- _Requirement_
Please set down exactly the lines from the one containing "ما يزيد عن 1,800 باحث وأكاديمي." through the last line of the records below, both included, with no pictures.

- _Dataset content_
-*-*-
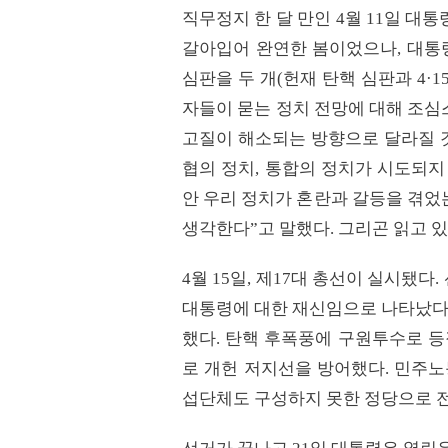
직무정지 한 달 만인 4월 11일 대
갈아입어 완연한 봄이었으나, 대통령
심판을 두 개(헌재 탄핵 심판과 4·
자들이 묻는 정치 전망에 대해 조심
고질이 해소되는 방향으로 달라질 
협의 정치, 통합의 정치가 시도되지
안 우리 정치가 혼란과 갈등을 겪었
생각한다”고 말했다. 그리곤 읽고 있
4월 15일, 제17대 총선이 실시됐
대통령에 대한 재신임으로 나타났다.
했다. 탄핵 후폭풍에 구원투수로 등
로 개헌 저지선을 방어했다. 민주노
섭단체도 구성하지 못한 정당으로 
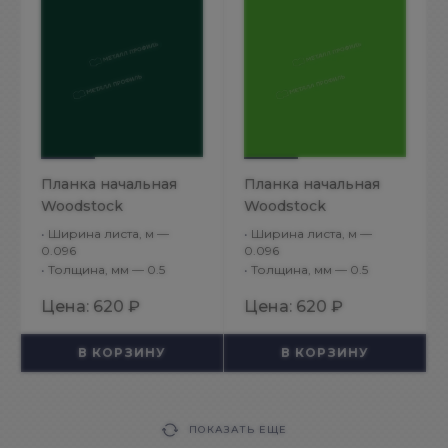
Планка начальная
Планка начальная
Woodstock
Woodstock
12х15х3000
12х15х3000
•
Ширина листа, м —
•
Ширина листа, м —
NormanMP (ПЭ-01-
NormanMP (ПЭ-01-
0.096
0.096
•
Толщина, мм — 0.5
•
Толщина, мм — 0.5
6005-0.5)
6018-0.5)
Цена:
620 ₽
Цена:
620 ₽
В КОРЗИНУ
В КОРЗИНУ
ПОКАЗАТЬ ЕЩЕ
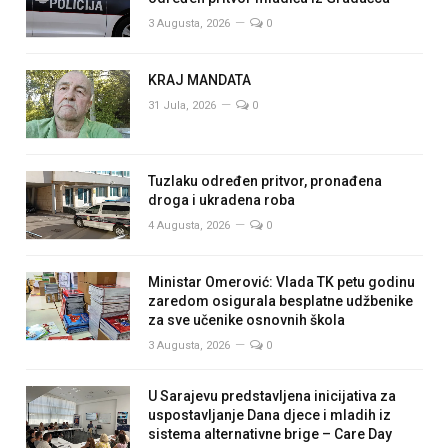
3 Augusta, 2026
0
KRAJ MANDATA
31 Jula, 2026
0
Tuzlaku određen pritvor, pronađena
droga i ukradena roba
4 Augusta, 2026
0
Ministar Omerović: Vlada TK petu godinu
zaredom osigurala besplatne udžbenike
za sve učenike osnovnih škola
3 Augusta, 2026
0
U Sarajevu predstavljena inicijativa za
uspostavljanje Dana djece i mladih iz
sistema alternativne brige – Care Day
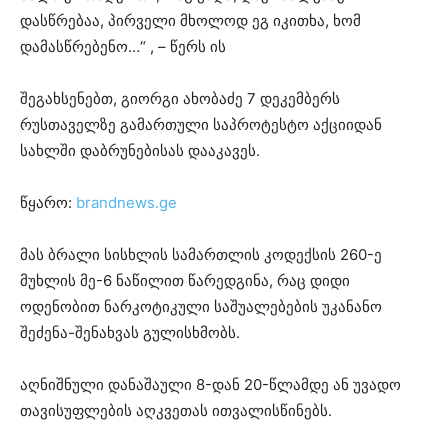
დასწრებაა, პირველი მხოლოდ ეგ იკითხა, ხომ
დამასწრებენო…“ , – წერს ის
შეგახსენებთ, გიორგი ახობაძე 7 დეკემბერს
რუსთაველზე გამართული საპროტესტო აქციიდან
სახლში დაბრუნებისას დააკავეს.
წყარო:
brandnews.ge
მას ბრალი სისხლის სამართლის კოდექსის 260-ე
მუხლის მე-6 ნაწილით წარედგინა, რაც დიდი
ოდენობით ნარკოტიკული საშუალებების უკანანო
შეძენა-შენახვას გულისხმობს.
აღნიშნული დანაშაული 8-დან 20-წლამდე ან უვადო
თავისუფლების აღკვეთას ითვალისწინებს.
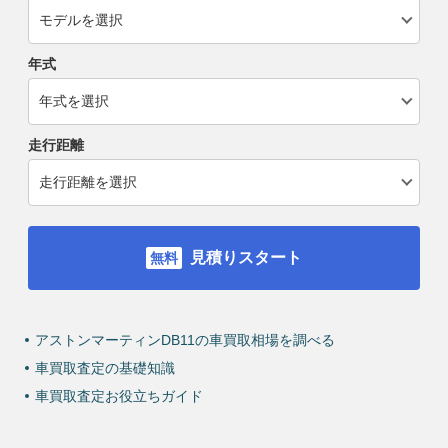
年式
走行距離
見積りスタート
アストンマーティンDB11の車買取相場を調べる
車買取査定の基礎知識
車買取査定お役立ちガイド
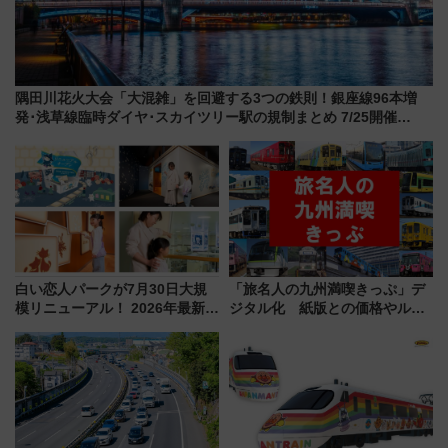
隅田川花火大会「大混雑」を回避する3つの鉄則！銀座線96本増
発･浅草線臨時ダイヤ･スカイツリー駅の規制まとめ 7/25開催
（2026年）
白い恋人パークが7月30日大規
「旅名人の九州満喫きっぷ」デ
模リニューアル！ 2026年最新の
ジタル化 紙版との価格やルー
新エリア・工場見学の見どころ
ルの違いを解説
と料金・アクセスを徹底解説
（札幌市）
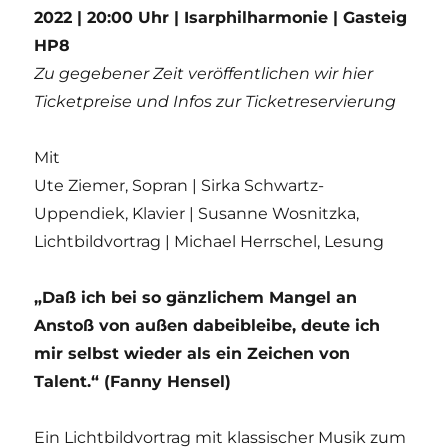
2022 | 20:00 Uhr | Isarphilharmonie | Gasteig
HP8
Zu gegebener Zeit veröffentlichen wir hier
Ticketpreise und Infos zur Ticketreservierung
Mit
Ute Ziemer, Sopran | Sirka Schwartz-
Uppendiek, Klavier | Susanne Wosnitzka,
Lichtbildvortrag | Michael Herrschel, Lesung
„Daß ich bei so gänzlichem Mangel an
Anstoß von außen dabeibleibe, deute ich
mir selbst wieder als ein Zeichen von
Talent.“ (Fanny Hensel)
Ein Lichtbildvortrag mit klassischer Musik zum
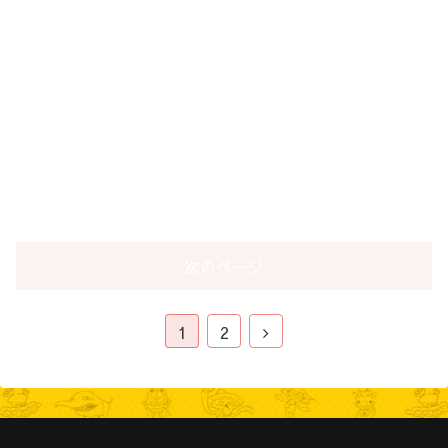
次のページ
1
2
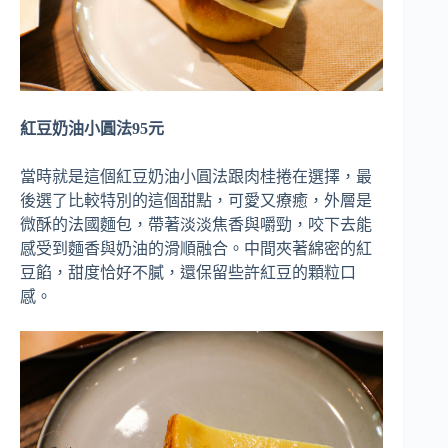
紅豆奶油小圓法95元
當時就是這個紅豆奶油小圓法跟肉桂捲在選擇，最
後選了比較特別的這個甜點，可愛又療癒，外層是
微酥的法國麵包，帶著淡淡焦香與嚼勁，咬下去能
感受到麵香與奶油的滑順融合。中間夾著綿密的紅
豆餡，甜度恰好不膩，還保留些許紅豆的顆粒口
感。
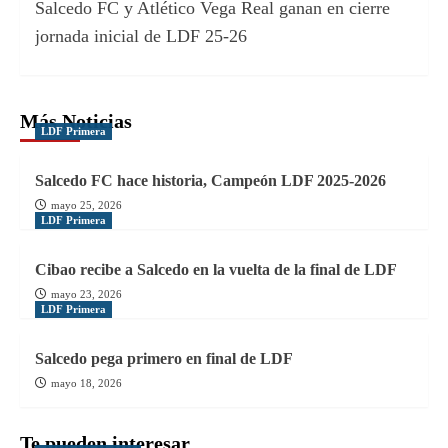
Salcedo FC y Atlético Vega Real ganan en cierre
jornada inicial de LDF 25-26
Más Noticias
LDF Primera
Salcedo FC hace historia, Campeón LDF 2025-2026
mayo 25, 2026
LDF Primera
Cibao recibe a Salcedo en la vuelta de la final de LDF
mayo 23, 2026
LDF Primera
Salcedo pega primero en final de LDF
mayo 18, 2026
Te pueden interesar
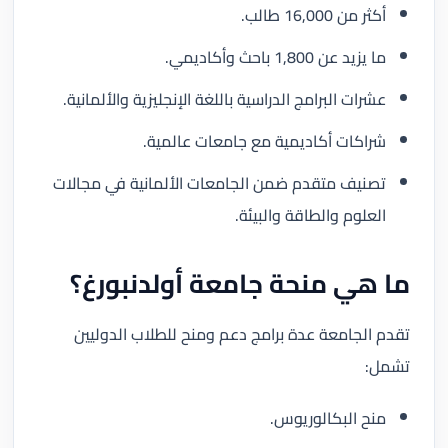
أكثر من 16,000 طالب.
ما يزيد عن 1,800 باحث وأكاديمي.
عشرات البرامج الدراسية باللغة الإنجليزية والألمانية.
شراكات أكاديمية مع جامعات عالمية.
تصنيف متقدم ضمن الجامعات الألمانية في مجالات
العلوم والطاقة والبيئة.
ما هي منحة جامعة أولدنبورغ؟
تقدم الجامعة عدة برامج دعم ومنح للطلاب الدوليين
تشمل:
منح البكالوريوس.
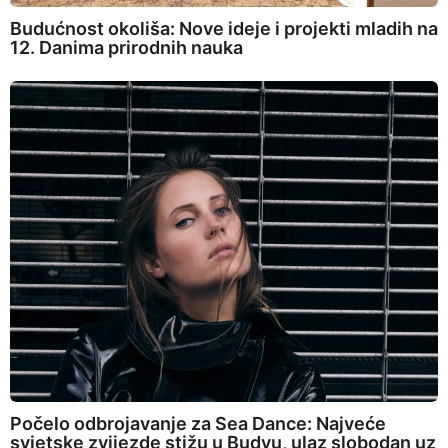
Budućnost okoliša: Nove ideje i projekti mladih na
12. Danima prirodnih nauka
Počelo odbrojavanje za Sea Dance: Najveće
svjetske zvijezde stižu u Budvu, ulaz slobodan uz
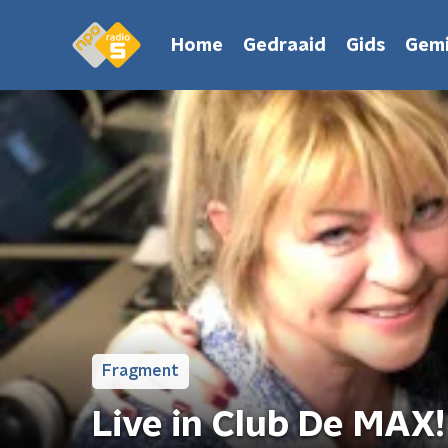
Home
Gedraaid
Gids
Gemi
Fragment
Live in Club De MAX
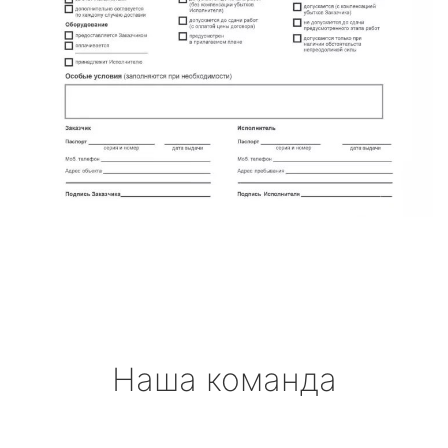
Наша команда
-*-*-
- _Solution for this exercise_
ما يزيد عن 1,800 باحث وأكاديمي.
عشرات البرامج الدراسية باللغة الإنجليزية والألمانية.
شراكات أكاديمية مع جامعات عالمية.
تصنيف متقدم ضمن الجامعات الألمانية في مجالات
العلوم والطاقة والبيئة.
ما هي منحة جامعة أولدنبورغ؟
تقدم الجامعة عدة برامج دعم ومنح للطلاب الدوليين
تشمل:
منح البكالوريوس.
Budućnost okoliša: Nove ideje i projekti mladih na
12. Danima prirodnih nauka
Počelo odbrojavanje za Sea Dance: Najveće
svjetske zvijezde stižu u Budvu, ulaz slobodan uz
Home
Gedraaid
Gids
Gemi
Fragment
Live in Club De MAX
Наша команда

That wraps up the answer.